- Task:
Print every line of the listing below, starting with the line that holds "und kommst auch etwas in der Gegend rum." and going on through the line that holds "EU-Richtlinie", both included, and print nothing else.

"""

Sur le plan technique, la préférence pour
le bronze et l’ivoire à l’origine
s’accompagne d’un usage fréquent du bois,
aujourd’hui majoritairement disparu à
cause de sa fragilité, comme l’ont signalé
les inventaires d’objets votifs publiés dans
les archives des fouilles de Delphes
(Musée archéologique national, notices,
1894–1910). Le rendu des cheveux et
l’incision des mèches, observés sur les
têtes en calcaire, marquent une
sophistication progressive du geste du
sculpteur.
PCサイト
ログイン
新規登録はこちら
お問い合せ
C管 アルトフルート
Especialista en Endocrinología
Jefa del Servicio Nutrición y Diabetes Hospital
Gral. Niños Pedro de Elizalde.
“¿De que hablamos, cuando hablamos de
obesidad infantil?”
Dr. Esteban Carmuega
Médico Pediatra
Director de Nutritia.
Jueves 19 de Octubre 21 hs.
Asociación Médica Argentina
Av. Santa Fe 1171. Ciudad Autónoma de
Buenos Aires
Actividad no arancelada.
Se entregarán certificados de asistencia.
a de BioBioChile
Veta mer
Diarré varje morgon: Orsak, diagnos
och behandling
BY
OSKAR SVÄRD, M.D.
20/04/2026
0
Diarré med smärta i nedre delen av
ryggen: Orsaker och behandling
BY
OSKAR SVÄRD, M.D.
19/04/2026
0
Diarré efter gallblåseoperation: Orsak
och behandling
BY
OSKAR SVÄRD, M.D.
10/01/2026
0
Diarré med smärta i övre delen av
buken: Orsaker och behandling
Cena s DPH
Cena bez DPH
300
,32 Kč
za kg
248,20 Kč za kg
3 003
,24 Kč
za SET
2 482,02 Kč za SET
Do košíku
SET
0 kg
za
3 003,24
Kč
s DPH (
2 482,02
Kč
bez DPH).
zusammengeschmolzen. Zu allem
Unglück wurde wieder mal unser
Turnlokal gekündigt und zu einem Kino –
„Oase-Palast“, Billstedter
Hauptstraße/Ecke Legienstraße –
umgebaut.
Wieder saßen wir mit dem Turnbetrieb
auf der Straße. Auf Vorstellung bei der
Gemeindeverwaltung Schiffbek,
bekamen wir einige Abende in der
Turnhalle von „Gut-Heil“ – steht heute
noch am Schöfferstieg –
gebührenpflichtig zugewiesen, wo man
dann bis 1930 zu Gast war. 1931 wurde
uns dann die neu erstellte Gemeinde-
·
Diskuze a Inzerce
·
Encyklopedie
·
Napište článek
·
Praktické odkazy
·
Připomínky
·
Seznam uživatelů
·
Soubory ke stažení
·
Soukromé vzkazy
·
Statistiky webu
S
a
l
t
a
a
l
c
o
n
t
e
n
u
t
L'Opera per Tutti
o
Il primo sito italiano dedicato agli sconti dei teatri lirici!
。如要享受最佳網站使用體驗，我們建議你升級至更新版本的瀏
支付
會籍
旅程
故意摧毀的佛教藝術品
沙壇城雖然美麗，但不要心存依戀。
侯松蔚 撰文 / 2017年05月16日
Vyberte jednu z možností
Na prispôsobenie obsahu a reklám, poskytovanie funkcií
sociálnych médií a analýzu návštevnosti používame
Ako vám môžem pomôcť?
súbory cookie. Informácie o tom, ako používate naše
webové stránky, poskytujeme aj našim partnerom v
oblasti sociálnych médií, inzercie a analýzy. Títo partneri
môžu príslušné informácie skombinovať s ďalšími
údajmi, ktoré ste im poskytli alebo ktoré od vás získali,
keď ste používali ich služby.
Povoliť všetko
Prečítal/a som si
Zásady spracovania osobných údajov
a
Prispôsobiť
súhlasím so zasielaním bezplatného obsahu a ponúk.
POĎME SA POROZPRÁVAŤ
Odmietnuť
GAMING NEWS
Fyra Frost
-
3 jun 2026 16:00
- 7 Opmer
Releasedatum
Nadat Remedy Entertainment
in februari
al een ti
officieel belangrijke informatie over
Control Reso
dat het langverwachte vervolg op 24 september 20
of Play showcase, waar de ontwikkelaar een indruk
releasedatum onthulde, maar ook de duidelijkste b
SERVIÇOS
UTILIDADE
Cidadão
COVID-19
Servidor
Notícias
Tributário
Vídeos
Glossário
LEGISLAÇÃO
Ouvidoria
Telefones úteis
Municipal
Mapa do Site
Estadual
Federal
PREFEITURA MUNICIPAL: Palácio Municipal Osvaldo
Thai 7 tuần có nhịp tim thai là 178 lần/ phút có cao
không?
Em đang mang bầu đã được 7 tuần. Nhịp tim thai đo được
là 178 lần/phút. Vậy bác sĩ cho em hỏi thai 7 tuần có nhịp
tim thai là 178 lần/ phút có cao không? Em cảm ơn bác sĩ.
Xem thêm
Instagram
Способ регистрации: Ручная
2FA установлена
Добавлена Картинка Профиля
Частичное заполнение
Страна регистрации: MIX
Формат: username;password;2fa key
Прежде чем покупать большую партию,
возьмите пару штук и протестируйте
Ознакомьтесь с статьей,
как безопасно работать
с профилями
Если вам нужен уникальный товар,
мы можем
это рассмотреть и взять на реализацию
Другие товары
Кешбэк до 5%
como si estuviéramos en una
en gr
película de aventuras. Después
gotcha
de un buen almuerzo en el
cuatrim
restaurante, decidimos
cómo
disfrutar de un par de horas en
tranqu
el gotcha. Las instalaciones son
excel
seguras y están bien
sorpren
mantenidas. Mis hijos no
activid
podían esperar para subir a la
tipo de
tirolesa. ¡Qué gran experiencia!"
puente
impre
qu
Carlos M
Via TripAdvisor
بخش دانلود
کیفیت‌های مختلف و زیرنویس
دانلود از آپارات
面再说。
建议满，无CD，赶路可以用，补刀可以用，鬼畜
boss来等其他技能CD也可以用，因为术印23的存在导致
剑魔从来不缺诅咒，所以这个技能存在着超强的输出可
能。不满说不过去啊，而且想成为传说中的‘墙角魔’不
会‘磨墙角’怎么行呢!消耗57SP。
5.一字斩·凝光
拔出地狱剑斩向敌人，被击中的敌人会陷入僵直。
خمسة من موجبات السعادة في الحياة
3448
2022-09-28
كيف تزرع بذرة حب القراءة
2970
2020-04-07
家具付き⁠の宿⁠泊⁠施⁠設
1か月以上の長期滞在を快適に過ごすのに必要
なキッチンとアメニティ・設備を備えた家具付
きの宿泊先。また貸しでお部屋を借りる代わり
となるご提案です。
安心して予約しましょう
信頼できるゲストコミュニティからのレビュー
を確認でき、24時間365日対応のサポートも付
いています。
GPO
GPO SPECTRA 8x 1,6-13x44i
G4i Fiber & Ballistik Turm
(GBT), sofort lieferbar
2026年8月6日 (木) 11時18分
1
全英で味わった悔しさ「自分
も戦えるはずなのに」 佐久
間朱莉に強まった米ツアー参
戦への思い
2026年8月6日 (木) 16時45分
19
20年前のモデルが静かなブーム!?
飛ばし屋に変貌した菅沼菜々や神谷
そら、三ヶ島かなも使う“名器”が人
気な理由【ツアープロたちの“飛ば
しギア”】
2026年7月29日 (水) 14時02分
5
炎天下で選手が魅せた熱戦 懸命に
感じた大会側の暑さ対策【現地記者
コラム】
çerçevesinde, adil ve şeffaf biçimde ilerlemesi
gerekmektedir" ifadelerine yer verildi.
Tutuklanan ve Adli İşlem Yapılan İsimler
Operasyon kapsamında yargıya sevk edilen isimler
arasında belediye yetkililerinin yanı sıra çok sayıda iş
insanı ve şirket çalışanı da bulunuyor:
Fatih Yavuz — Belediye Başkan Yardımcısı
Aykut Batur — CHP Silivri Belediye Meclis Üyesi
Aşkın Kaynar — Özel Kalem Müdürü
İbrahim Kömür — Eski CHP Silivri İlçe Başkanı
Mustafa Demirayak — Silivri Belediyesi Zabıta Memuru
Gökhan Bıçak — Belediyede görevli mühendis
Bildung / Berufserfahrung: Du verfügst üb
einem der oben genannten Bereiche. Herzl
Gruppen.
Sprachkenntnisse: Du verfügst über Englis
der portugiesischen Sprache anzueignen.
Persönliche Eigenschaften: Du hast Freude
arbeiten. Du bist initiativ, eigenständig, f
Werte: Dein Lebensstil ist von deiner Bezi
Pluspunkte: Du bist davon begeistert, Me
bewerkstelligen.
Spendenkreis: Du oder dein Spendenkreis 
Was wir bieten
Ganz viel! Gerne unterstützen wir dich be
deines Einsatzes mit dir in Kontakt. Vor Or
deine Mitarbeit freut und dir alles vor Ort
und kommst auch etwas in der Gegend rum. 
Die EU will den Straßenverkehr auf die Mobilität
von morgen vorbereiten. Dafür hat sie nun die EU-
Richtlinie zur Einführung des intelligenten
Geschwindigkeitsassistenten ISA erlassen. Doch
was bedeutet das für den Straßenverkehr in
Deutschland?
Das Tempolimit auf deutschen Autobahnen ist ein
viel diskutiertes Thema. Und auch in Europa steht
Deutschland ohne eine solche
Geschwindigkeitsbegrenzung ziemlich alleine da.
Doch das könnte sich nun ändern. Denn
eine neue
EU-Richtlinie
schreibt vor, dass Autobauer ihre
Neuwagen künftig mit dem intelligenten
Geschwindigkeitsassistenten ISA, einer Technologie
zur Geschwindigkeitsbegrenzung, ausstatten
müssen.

"""

- Result of the task:
und kommst auch etwas in der Gegend rum. 
Die EU will den Straßenverkehr auf die Mobilität
von morgen vorbereiten. Dafür hat sie nun die EU-
Richtlinie zur Einführung des intelligenten
Geschwindigkeitsassistenten ISA erlassen. Doch
was bedeutet das für den Straßenverkehr in
Deutschland?
Das Tempolimit auf deutschen Autobahnen ist ein
viel diskutiertes Thema. Und auch in Europa steht
Deutschland ohne eine solche
Geschwindigkeitsbegrenzung ziemlich alleine da.
Doch das könnte sich nun ändern. Denn
eine neue
EU-Richtlinie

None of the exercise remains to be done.